If a GC happens, `r4` isn't updated, and the second instruction loads garbage.
There are two fixes:
1. Change array morphing in `fgMorphArrayIndex()` to rearrange the array index
IR node creation to only create a byref pointer that is precise, and no "intermediate"
byref pointers that don't represent the actual array element address being
computed.
2. Change `fgMoveOpsLeft()` to prevent the left-weighted reassociation optimization
`[byref]+ (ref, [int]+ (int, int)) => [byref]+ ([byref]+ (ref, int), int)`. This
optimization creates "incorrect" byrefs that don't necessarily point within
the host object.
These fixes are all-platform.
Fixes #17517.
There are many, many diffs. They, perhaps surprisingly, overwhelmingly positive.

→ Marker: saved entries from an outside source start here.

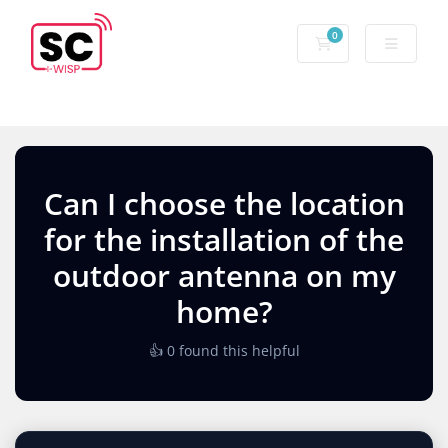
0
Can I choose the location
for the installation of the
outdoor antenna on my
home?
👍 0 found this helpful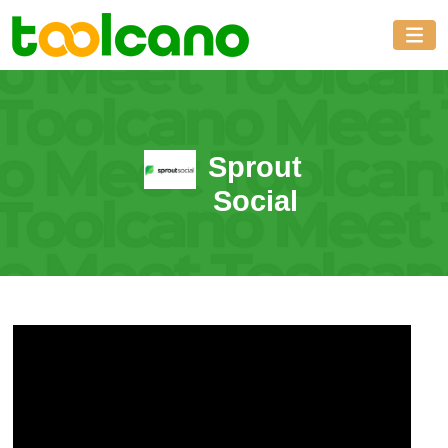
Sprout
Social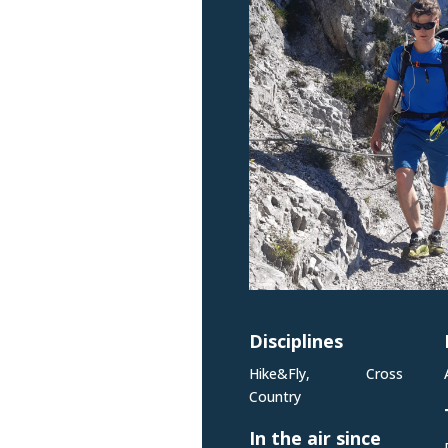
Disciplines
Hike&Fly, Cross
Country
In the air since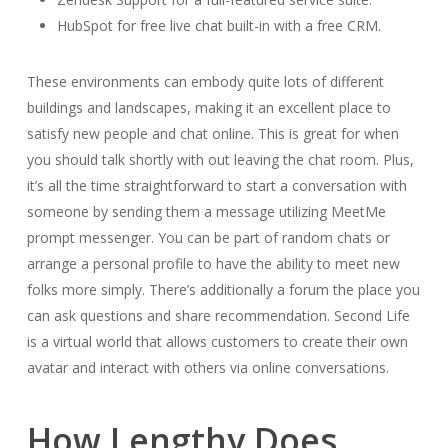
HubSpot for free live chat built-in with a free CRM.
These environments can embody quite lots of different
buildings and landscapes, making it an excellent place to
satisfy new people and chat online. This is great for when
you should talk shortly with out leaving the chat room. Plus,
it’s all the time straightforward to start a conversation with
someone by sending them a message utilizing MeetMe
prompt messenger. You can be part of random chats or
arrange a personal profile to have the ability to meet new
folks more simply. There’s additionally a forum the place you
can ask questions and share recommendation. Second Life
is a virtual world that allows customers to create their own
avatar and interact with others via online conversations.
How Lengthy Does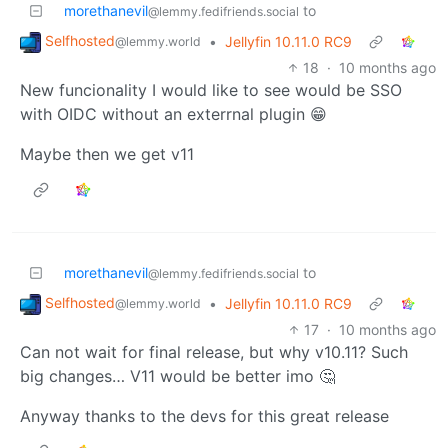
morethanevil
to
@lemmy.fedifriends.social
Selfhosted
•
Jellyfin 10.11.0 RC9
@lemmy.world
18
·
10 months ago
New funcionality I would like to see would be SSO
with OIDC without an exterrnal plugin 😁
Maybe then we get v11
morethanevil
to
@lemmy.fedifriends.social
Selfhosted
•
Jellyfin 10.11.0 RC9
@lemmy.world
17
·
10 months ago
Can not wait for final release, but why v10.11? Such
big changes… V11 would be better imo 🤔
Anyway thanks to the devs for this great release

For AMD64 SuperPMI, the diffs are a 7.6% size win for 5194 functions! This
appears to be due to less code cloning, and sometimes better optimization.
For ARM32 ngen-based desktop asm diffs, it is a 0.30% improvement across all
framework assemblies. A lot of the diffs seem to be because we CSE the entire
array address offset expression, not just the index expression.